Maquinaria de obra destripa desde hace días el número 2 de la plaza del Callao, un edificio en ruinas desde hace más de una docena de años que se prepara para un futuro que pasa por la rehabilitación integral. En plena crisis y tras el estallido de la burbuja inmobiliaria, una empresa ferrolana, la constructora Royfe, promueve la recuperación de este edificio y también del número 6 para crear allí nueva vivienda.
El avanzado estado de deterioro del primero de ellos ha obligado a optar por la demolición total de la fachada, hecha de cemento. Con las vigas al aire, el inmueble se ha vaciado y así se muestra estos días en la plaza. No obstante, la pared frontal será reconstruida siguiendo fielmente la estética del edificio precedente.
Tres plantas y bajo cubierta
El objetivo es levantar un nuevo inmueble de bajo, tres plantas y aprovechamiento bajo cubierta, una altura más que la que tenía originalmente pero que ahora permite el plan de ordenación del barrio de A Magdalena en este punto. Tanto en este edificio como en el número seis, se reservará el bajo para local comercial y se habilitarán tres viviendas. No está permitida la construcción de garajes, pero la empresa señala que habilitará plazas en otra promoción situada a menos de 300 metros.

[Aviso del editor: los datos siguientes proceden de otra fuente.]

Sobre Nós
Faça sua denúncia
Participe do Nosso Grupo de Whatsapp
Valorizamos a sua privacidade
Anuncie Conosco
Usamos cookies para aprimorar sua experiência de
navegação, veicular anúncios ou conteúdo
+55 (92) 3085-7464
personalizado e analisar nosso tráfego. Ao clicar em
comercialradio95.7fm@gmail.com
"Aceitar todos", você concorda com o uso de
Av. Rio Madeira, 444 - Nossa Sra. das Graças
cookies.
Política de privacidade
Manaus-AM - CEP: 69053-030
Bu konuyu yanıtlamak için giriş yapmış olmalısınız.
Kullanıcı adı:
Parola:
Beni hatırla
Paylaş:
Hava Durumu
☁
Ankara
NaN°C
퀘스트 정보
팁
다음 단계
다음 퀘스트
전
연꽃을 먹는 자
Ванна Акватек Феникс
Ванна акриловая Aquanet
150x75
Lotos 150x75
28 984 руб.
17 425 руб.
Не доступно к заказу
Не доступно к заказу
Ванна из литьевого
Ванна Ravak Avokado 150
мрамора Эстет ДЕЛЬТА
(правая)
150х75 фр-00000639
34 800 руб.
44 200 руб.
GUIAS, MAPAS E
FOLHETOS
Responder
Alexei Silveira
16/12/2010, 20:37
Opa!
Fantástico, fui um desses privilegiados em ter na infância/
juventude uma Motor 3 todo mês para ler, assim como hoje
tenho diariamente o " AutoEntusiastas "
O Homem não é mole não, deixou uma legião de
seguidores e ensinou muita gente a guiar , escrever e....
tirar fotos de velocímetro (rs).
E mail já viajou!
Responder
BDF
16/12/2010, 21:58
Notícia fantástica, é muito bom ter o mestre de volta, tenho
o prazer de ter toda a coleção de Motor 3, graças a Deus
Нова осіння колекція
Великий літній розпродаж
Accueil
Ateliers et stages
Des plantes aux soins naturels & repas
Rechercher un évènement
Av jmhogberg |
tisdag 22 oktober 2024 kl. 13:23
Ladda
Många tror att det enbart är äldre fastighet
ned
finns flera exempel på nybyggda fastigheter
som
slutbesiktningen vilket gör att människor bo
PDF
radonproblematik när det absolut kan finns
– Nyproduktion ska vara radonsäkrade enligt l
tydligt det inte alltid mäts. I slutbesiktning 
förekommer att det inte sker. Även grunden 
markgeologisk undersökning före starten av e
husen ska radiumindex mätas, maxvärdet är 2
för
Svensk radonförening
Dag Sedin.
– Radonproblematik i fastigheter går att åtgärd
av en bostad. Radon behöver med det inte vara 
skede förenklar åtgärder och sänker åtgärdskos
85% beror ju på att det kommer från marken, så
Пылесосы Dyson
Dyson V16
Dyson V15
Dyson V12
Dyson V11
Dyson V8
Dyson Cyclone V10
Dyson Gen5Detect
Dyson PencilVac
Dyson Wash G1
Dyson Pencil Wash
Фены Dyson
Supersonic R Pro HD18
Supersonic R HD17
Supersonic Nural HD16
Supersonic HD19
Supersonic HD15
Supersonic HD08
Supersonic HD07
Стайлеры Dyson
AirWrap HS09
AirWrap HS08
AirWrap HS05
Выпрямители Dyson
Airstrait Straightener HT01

Fachada de piedra recolocada
Las vallas de obra acordonan la construcción situada dos portales más arriba de la parcialmente demolida. Desde hace años se encuentra en un avanzado estado de deterioro y actualmente está apuntalada para evitar derrumbes. Especialmente después del incendio que calcinó el edificio hace años, cuando ya estaba abandonado y deshabitado.
En este caso, sin embargo, la fachada, vencida y cedida, correrá mejor suerte. Según informó un responsable de Royfe, al ser de piedra, se procederá a su desmontaje, pero se volverá a recolocar en la nueva obra. «No hay manera de apearla sin desmontarla», explicó. «A nosotros nos sale más caro, pero la fachada es bonita» y están decididos a conservarla.
La actuación en ambos edificios contribuirá a cambiar la degradada fisonomía actual de la plaza del Callao. Lo hará, estima la promotora, dentro de unos doce o quince meses «si todo va bien».
La empresa proyecta esta intervención desde hace doce años, pero hasta hace unos meses el Concello no concedió la licencia. Emprenderlo ahora, en plena crisis «para nosotros es un gran riesgo», reconoce su responsable. «Pero creemos que hay que hacerlo por el pueblo y para reactivar la ciudad», señala. «Hace siete años los hubiera tenido todos vendidos», estima. Ahora, sabe que las cosas estarán más difíciles. Pese a ello, no le falta ilusión: y compromiso en esta aventura: «Nuestra idea es hacer bien las cosas y a ver si va cambiando la situación», desea.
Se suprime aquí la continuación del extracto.